Iain's Anti-Nexus Reviews

“China Syndrome”
Written by Geoff Johns, Grant Morrison, Greg Rucka, Mark Waid
Breakdowns by Keith Giffen
Pencils by Joe Bennett
Inks by Ruy Jose
Colours by Alex Sinclair
Letters by Nick J. Napolitano
Published by DC

DAY 36 – In Metropolis, Booster Gold has arranged for a jobbing actor to dress up as a supervillain called Manthrax (yup, Morrison’s definitely doing the Booster parts of the story) and attack a train station so that he can make the big save and keep his media spotlight. Now that he can’t rely on Skeets to inform him of recorded events as they unfold, Booster has to take matters into his own hands. This is obviously causing him a great deal of stress, since he is exceptionally rude to the would-be Manthrax. His sudden reversion to the attention-seeking arse characterization that he had seemingly left behind after Ted Kord’s death is still rather jarring, but at least they are really making it work well. Plus, they may well explain it whenever they get around to wrapping up the Skeets plot, which is hopefully going to be soon, since it is taking up too much room at the expense of the other plots (particularly the Luthor one).

Special mention must also go to the finer details of the artwork. We see a woman washing the dishes and watching the latest Booster Gold newsbyte on TV and she is wearing a Lit Beer T-shirt. On the next page, we see Booster flying off with a Lit Beer logo front and centre on his sponsor-laden costume. Similarly, there is a panel with a boy watching the same newsbyte and holding a Booster Gold action figure, with a Martian Manhunter figure lying on the floor beside a Booster Gold comic book. Kudos to Giffen for keeping an eye on the little things and to Bennett for pulling them off.

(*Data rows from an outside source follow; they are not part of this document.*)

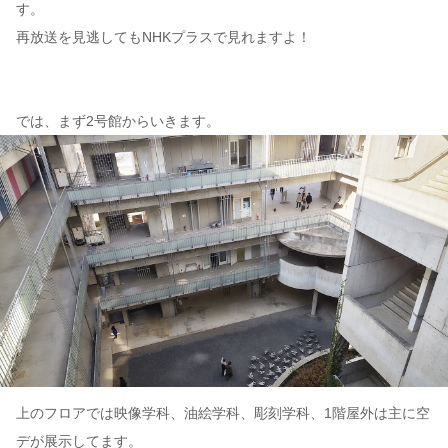
す。
再放送を見逃してもNHKプラスで見れますよ！
では、まず2号館からいきます。
上のフロアでは映像学科、油絵学科、彫刻学科、1階屋外は主に空
デが展示してます。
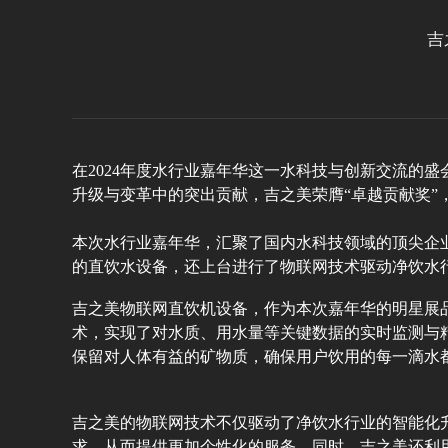
吉
在2024年度水行业嘉年华这一水科技与创新交流的
升级与变革中的突出贡献，吉之美荣膺“卓越贡献奖”
本次水行业嘉年华，汇聚了国内水科技领域的顶尖企
的直饮水设备，还上台进行了物联网技术驱动净饮水
吉之美物联网直饮机设备，作为本次嘉年华的明星展
术，实现了对水质、用水量等关键数据的实时监测与
保留对人体有益的矿物质，确保用户饮用的每一滴水
吉之美的物联网技术不仅驱动了净饮水行业的智能化
求，从而提供更加个性化的服务。同时，吉之美还利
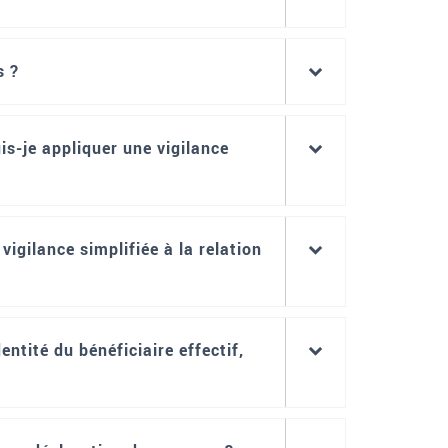
s ?
is-je appliquer une vigilance
vigilance simplifiée à la relation
ntité du bénéficiaire effectif,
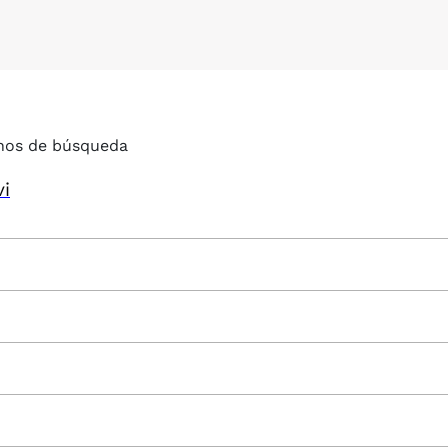
nos de búsqueda
vi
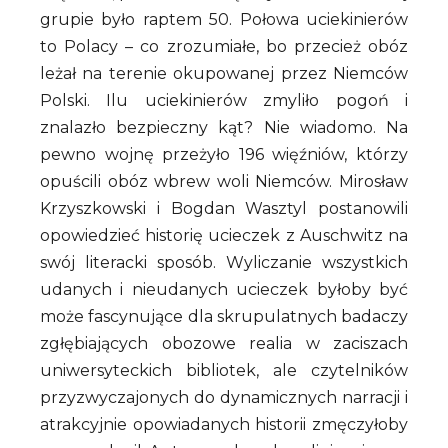
grupie było raptem 50. Połowa uciekinierów
to Polacy – co zrozumiałe, bo przecież obóz
leżał na terenie okupowanej przez Niemców
Polski. Ilu uciekinierów zmyliło pogoń i
znalazło bezpieczny kąt? Nie wiadomo. Na
pewno wojnę przeżyło 196 więźniów, którzy
opuścili obóz wbrew woli Niemców. Mirosław
Krzyszkowski i Bogdan Wasztyl postanowili
opowiedzieć historię ucieczek z Auschwitz na
swój literacki sposób. Wyliczanie wszystkich
udanych i nieudanych ucieczek byłoby być
może fascynujące dla skrupulatnych badaczy
zgłębiających obozowe realia w zaciszach
uniwersyteckich bibliotek, ale czytelników
przyzwyczajonych do dynamicznych narracji i
atrakcyjnie opowiadanych historii zmęczyłoby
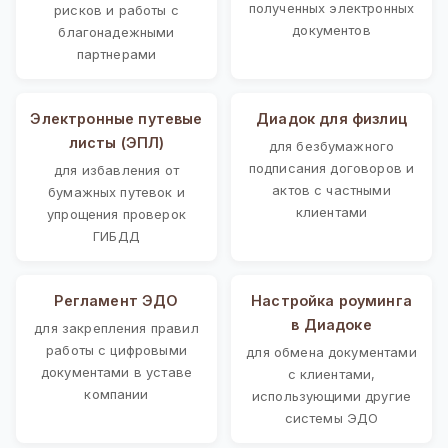
полученных электронных
рисков и работы с
документов
благонадежными
партнерами
Электронные путевые
Диадок для физлиц
листы (ЭПЛ)
для безбумажного
подписания договоров и
для избавления от
актов с частными
бумажных путевок и
клиентами
упрощения проверок
ГИБДД
Регламент ЭДО
Настройка роуминга
в Диадоке
для закрепления правил
работы с цифровыми
для обмена документами
документами в уставе
с клиентами,
компании
использующими другие
системы ЭДО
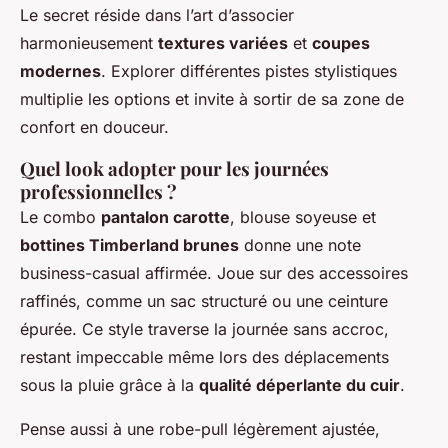
Le secret réside dans l’art d’associer
harmonieusement
textures variées
et
coupes
modernes
. Explorer différentes pistes stylistiques
multiplie les options et invite à sortir de sa zone de
confort en douceur.
Quel look adopter pour les journées
professionnelles ?
Le combo
pantalon carotte
, blouse soyeuse et
bottines Timberland brunes
donne une note
business-casual affirmée. Joue sur des accessoires
raffinés, comme un sac structuré ou une ceinture
épurée. Ce style traverse la journée sans accroc,
restant impeccable même lors des déplacements
sous la pluie grâce à la
qualité déperlante du cuir
.
Pense aussi à une robe-pull légèrement ajustée,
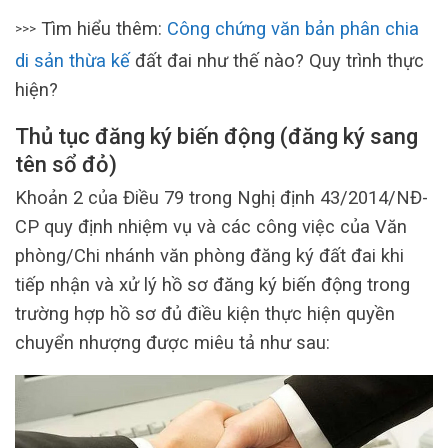
Tìm hiểu thêm:
Công chứng văn bản phân chia
>>>
di sản thừa kế
đất đai như thế nào? Quy trình thực
hiện?
Thủ tục đăng ký biến động (đăng ký sang
tên sổ đỏ)
Khoản 2 của Điều 79 trong Nghị định 43/2014/NĐ-
CP quy định nhiệm vụ và các công việc của Văn
phòng/Chi nhánh văn phòng đăng ký đất đai khi
tiếp nhận và xử lý hồ sơ đăng ký biến động trong
trường hợp hồ sơ đủ điều kiện thực hiện quyền
chuyển nhượng được miêu tả như sau:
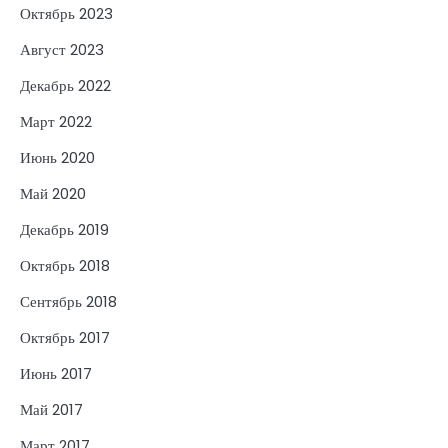
Октябрь 2023
Август 2023
Декабрь 2022
Март 2022
Июнь 2020
Май 2020
Декабрь 2019
Октябрь 2018
Сентябрь 2018
Октябрь 2017
Июнь 2017
Май 2017
Март 2017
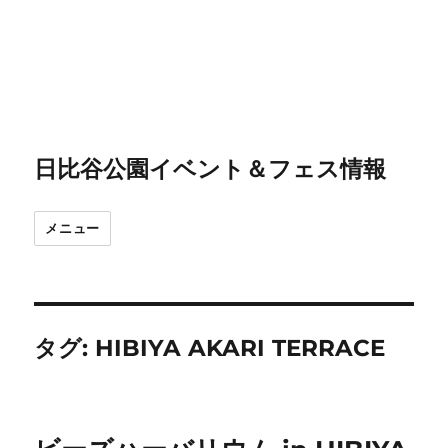
日比谷公園イベント＆フェス情報
メニュー
タグ:
HIBIYA AKARI TERRACE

I’d actually quite like to see a story exploring the legal ramifications of a company using the likeness of someone like the Martian Manhunter in order to make a profit. We all know that Booster Gold has umpteen contracts and exclusive deals, but where would the law stand on an extra-terrestrial without a secret identity? Anyway, back to the story…

Above the Great Wall of China, Hal Jordan and John Stewart are getting a thorough pasting from a group called the Great Ten. It seems that China has established their own steam of superheroes to preserve their nation’s interests, which is surely a long-overdue establishment for the DCU. Bit of a shame they all have rather lame names that I can’t possibly begin to remember or re-read but generally go like Walks-in-Park and Feels-up-Boobs and so on. The Green Lanterns are there to nab a bad guy called Evil Star, who has been dealing extraterrestrial weapons, which probably ties into the Renee Montoya plot, but since Evil Star went into Chinese airspace the Great Ten are to contain the situation themselves. Hal, mainly because he is a total dickhead, doesn’t respect this very simple and logical idea and keeps on fighting. I’m sure this is hardly in line with the ethos of the Green Lantern Corps, but then they are so poorly organized they still haven’t realized they have both Jordan and Stewart on Earth. Bureaucracy corrupts, but only after several meetings.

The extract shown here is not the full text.